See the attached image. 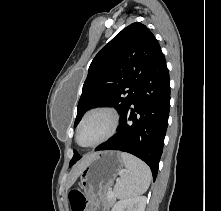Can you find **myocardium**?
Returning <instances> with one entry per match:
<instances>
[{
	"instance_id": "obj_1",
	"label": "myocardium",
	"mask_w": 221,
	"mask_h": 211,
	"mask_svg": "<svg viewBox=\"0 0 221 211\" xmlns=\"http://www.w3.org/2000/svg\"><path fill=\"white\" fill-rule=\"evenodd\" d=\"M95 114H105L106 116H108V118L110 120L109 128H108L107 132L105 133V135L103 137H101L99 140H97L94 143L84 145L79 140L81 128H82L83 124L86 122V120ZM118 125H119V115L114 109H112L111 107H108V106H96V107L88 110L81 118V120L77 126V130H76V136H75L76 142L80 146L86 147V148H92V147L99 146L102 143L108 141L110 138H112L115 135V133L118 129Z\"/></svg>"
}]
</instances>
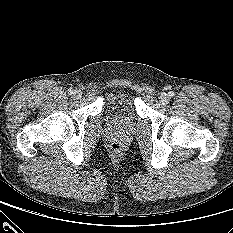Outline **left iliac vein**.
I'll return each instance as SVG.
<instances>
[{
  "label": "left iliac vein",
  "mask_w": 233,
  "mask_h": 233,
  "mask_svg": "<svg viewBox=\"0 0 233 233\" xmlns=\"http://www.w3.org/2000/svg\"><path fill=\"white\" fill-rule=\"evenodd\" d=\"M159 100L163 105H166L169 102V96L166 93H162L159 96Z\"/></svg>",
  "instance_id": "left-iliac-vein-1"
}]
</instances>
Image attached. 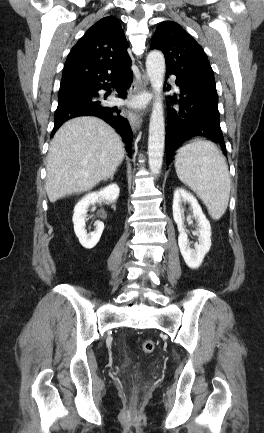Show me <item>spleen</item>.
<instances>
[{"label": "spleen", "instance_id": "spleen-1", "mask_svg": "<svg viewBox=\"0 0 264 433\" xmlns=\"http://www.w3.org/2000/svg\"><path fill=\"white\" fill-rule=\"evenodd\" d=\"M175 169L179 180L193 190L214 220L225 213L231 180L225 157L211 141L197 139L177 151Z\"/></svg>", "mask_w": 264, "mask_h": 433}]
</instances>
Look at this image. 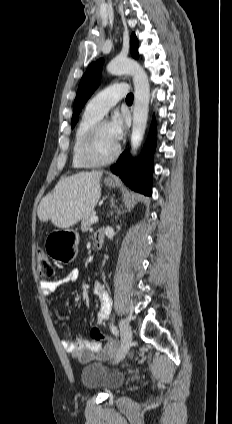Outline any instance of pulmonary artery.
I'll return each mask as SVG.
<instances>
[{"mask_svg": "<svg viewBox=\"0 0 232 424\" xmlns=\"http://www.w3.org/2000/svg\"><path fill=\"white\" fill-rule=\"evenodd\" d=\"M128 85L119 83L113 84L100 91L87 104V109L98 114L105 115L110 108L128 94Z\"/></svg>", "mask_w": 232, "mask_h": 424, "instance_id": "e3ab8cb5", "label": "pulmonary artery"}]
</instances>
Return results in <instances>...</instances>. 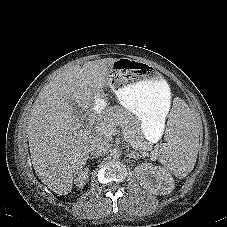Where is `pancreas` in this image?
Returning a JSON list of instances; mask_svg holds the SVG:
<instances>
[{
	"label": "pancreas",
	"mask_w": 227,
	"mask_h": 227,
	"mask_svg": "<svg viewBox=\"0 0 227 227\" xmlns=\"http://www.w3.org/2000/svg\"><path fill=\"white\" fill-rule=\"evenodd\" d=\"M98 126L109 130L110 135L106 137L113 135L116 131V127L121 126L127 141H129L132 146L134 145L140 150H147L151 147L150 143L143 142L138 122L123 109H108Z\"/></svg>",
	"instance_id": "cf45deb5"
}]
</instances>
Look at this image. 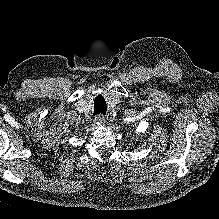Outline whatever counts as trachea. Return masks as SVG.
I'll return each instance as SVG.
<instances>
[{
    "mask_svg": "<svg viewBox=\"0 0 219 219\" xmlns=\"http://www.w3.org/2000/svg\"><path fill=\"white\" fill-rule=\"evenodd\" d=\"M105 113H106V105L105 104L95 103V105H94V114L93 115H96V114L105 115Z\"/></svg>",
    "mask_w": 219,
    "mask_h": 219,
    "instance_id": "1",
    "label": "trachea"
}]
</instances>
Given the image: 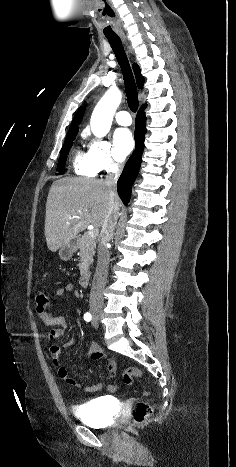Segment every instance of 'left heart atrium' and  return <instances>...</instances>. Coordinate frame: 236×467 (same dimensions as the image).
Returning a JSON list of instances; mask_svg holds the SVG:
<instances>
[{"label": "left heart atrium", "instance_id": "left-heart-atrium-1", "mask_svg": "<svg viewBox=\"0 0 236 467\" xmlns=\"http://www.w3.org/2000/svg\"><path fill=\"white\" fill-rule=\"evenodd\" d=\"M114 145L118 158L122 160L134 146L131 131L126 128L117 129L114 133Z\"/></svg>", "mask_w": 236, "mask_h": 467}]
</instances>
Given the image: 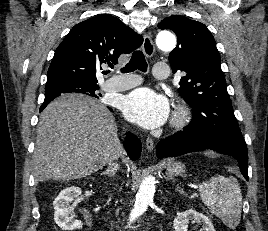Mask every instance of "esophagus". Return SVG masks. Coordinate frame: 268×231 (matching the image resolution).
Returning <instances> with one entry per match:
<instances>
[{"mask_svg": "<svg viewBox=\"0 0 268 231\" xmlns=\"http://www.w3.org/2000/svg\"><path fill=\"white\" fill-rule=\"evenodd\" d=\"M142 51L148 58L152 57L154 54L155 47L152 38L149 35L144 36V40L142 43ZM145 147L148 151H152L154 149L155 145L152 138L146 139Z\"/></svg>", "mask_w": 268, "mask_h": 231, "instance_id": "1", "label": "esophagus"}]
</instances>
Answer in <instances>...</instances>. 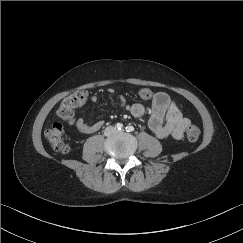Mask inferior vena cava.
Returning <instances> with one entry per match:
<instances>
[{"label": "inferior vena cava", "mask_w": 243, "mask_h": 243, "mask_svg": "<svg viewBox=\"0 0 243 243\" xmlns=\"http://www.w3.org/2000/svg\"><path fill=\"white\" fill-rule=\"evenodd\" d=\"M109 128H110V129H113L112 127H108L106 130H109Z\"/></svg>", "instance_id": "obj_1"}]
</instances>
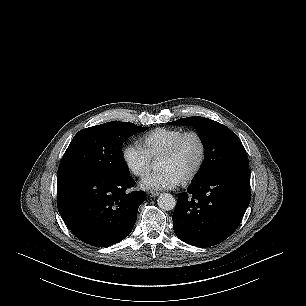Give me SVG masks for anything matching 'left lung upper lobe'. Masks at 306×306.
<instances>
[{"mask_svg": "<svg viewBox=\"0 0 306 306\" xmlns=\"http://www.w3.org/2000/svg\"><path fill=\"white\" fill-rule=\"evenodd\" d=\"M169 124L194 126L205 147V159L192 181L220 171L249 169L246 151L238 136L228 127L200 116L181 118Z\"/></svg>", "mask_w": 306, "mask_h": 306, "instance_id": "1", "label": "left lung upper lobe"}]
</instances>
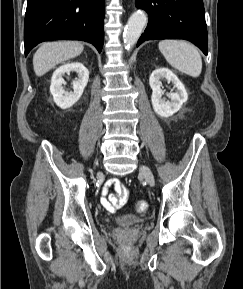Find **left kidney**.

**What you need to do:** Write out the lines beginning at the line with "Give me SVG" and ending at the last line of the entries. Include no pictures.

**Answer box:**
Give me SVG masks for anything matching 'left lung upper lobe'. Masks at 306×306.
<instances>
[{"mask_svg": "<svg viewBox=\"0 0 306 306\" xmlns=\"http://www.w3.org/2000/svg\"><path fill=\"white\" fill-rule=\"evenodd\" d=\"M169 124L194 126L205 147V159L192 181L220 171L249 169L246 151L238 136L228 127L200 116L181 118Z\"/></svg>", "mask_w": 306, "mask_h": 306, "instance_id": "1", "label": "left lung upper lobe"}]
</instances>
Find **left kidney**.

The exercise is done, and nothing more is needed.